While ethical research practices prevent researchers from finding complete demonstrative evidence by forcing sleep/depriving sleep in subjects, a strong correlation can be found between increased health problems and a lack of sleep. This includes an increased risk of heart attacks, which are "more common the day after daylight saving time than almost any other day of the year," Bordieri says.
"It's our psychological health as well," Bordieri explains. "We know that our ability to concentrate, to problem solve, is really closely linked to sleep as well. In fact, when you look at things like accidental deaths, there's a whole increase in accidental death rates that same day after you spring ahead. Things like motor vehicle accidents. There's an association where there's more car accidents occuring right after daylight saving time.
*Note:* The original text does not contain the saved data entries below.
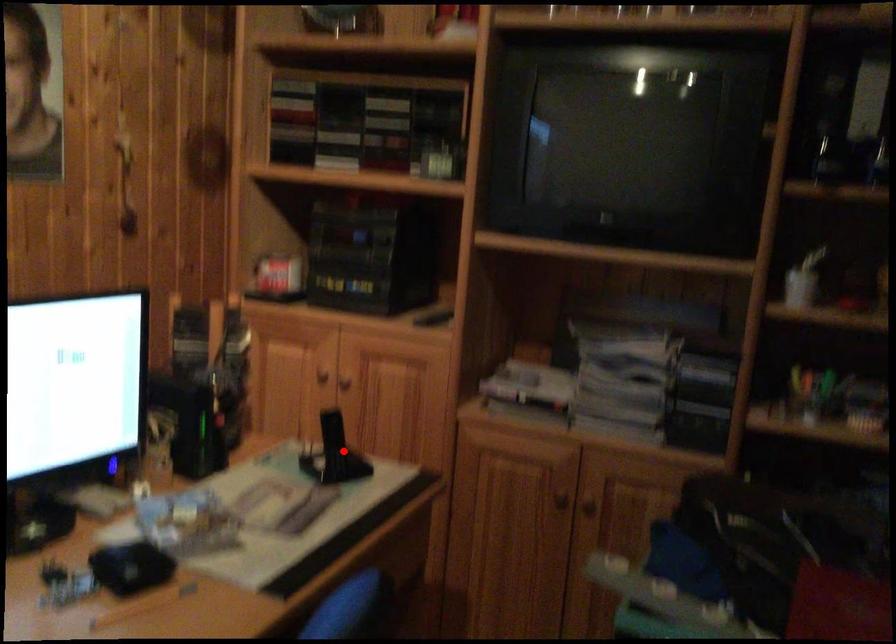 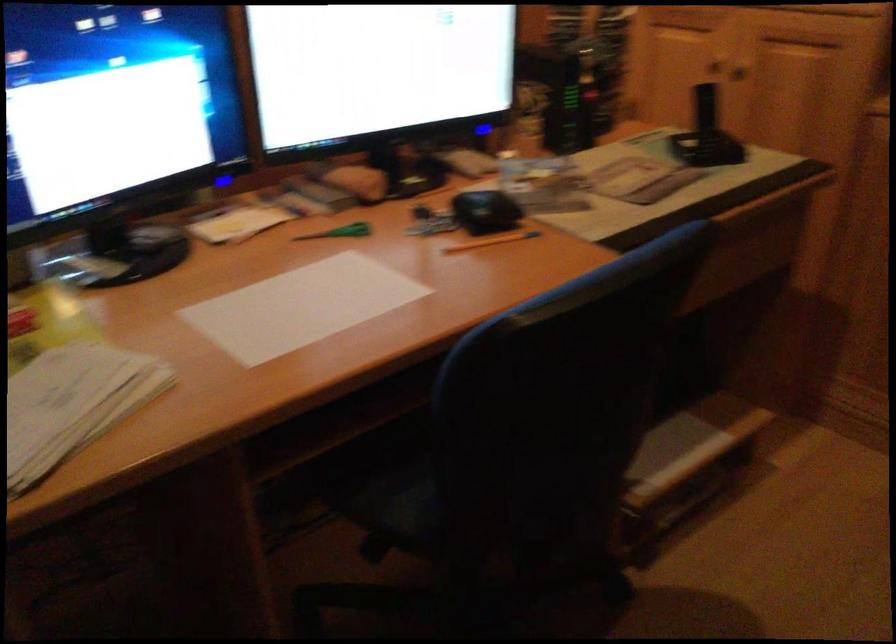 Locate, in the second image, the point that corresponds to the highlighted location in the first image.

(705, 135) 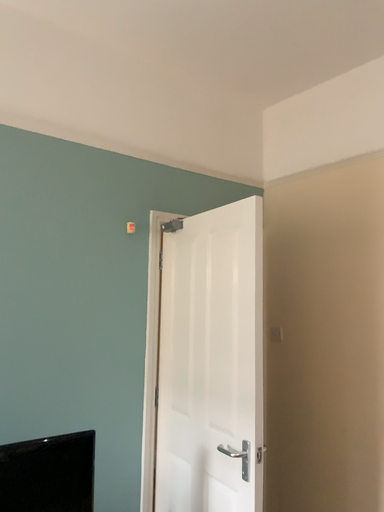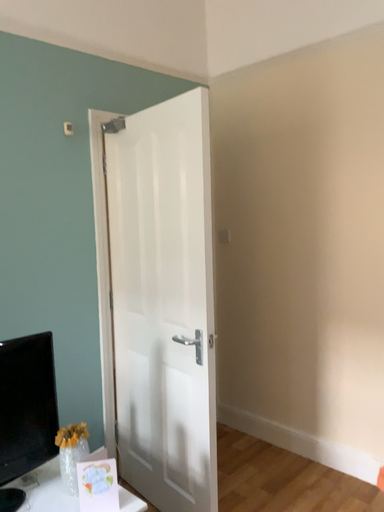 Question: Which way did the camera rotate in the video?

Choices:
 (A) rotated right
 (B) rotated left

Answer: (A) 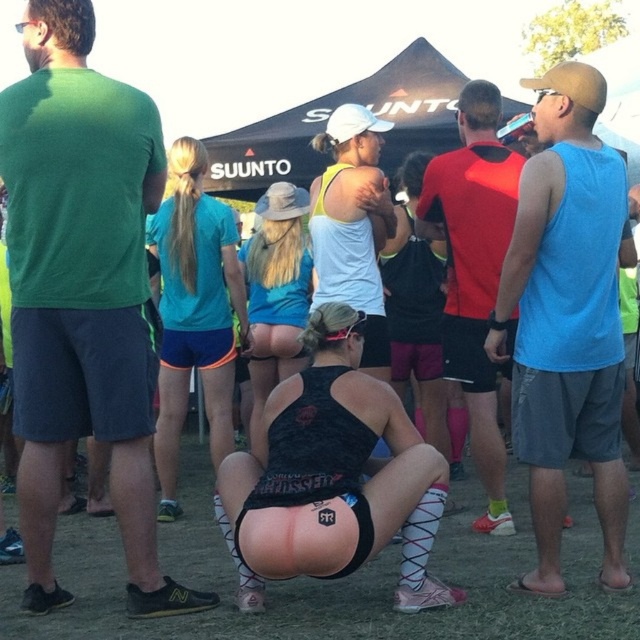 Who is more distant from viewer, [486,512] or [360,266]?

The point [486,512] is more distant.

Can you confirm if red shirt at center is thinner than white matte tank top at center?

No.

Is point (432, 192) less distant than point (320, 230)?

No, (432, 192) is further to viewer.

Identify the location of red shirt at center. This screenshot has height=640, width=640. (474, 273).

Is green fabric shirt at left further to camera compared to teal fabric shorts at center?

That is False.

Is point (92, 122) positioned before point (166, 252)?

Yes, it is in front of point (166, 252).

In order to click on green fabric shirt at left in this screenshot , I will do `click(83, 292)`.

Is teal fabric shorts at center smaller than matte blue tank top at center?

No, teal fabric shorts at center is not smaller than matte blue tank top at center.

Does teal fabric shorts at center have a lesser height compared to matte blue tank top at center?

In fact, teal fabric shorts at center may be taller than matte blue tank top at center.

Image resolution: width=640 pixels, height=640 pixels. What are the coordinates of `teal fabric shorts at center` in the screenshot? It's located at (195, 312).

At what (x,y) coordinates should I click in order to perform the action: click on teal fabric shorts at center. Please return your answer as a coordinate pair (x, y). This screenshot has height=640, width=640. Looking at the image, I should click on (195, 312). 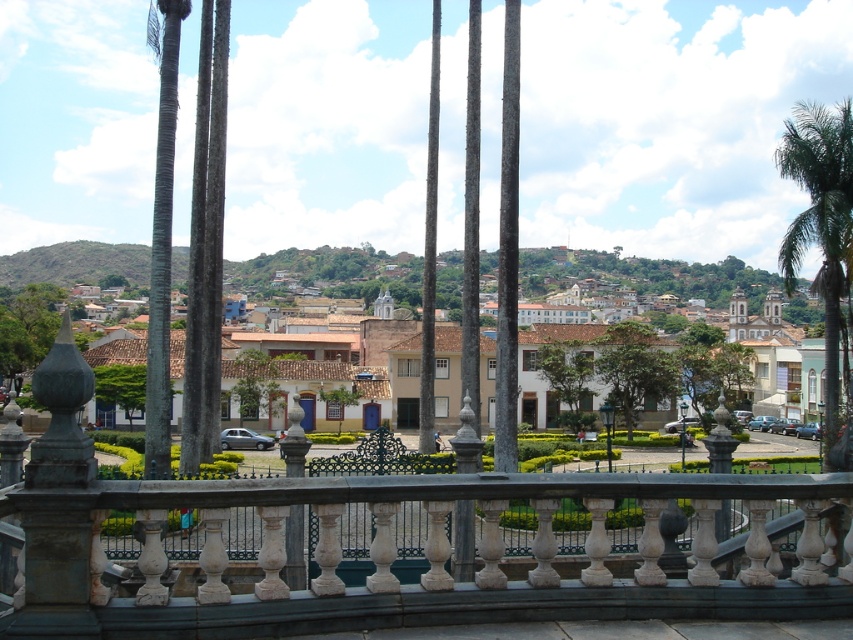 Can you confirm if stone balustrade at center is wider than green leafy tree at center?

Yes, stone balustrade at center is wider than green leafy tree at center.

Can you confirm if stone balustrade at center is positioned above green leafy tree at center?

No, stone balustrade at center is not above green leafy tree at center.

Is point (605, 500) less distant than point (646, 381)?

Yes, point (605, 500) is closer to viewer.

Where is `stone balustrade at center`? stone balustrade at center is located at coordinates [425, 556].

Which is more to the left, white matte building at center or green leafy tree at center?

white matte building at center

Does white matte building at center come in front of green leafy tree at center?

No, it is behind green leafy tree at center.

Where is `white matte building at center`? The image size is (853, 640). white matte building at center is located at coordinates (660, 273).

Is green leafy palm tree at right wider than green leafy tree at center?

Correct, the width of green leafy palm tree at right exceeds that of green leafy tree at center.

Is point (793, 125) closer to camera compared to point (621, 376)?

That is True.

Where is `green leafy palm tree at right`? The width and height of the screenshot is (853, 640). green leafy palm tree at right is located at coordinates [x=822, y=241]. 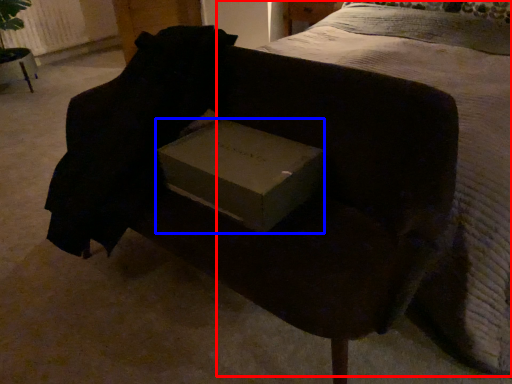 Question: Which object appears farthest to the camera in this image, bed (highlighted by a red box) or box (highlighted by a blue box)?

Choices:
 (A) bed
 (B) box

Answer: (B) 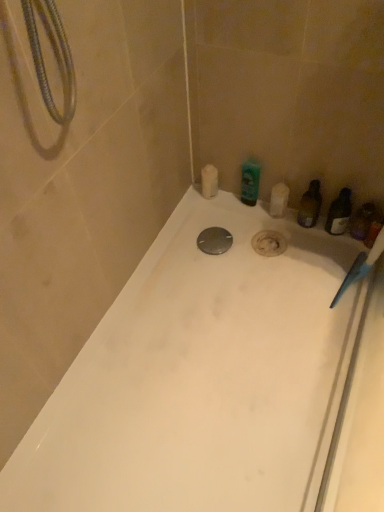 Find the location of a particular element. The width and height of the screenshot is (384, 512). free region on the left part of translucent plastic bottle at right, arranged as the third toiletry when viewed from the left is located at coordinates (255, 232). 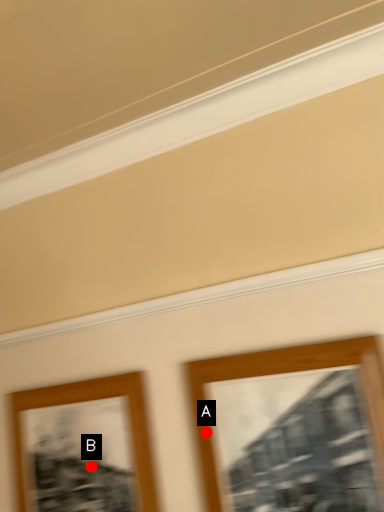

Why? Again, it seems to hint at the role that sleep plays in our ability to make decisions [and] navigate our world."
Similar correlations have been found in smaller groups, including individuals traveling to different time zones (the term jet lag was believed to be coined as far back as the 60s). Traveling athletes have been found to be at a disadvantage at their own sport due to their shifting sleep cycles. Another study found new parents to be six times more at risk of getting into a motor vehicle accident within the first one hundred days of the baby's life. First responders, medical personnel, and factory workers are also at risk for increased physical and mental health problems when abruptly switching from night shift to day shift.
With daylight saving time, one hour is lost, but the adverse effects of sleep deprivation can set in with even small increments of sleep loss over a larger amount of time. Even inconsistent or temporarily-deprived sleep cycles can result in "memory difficulty, difficulty focusing, and an increased risk for various health conditions," Bordieri says. To combat this, Bordieri suggests building routines that work to protect, not lose, sleep.
"For example, getting screens away at least an hour (preferably two hours) before bed. Making sure that we're avoiding alcohol and caffeine, or even vigorous exercise, right before the bedtime hour. Kids don't like bedtimes, but as adults, it might be the best thing for us. To really make sure we're protecting our sleep, because a whole host of benefits can happen when we're well-rested. We're better able to solve problems. We're healthier. There's some research that suggests we're happier as well. We really don't want to discount sleep," Bordieri concludes.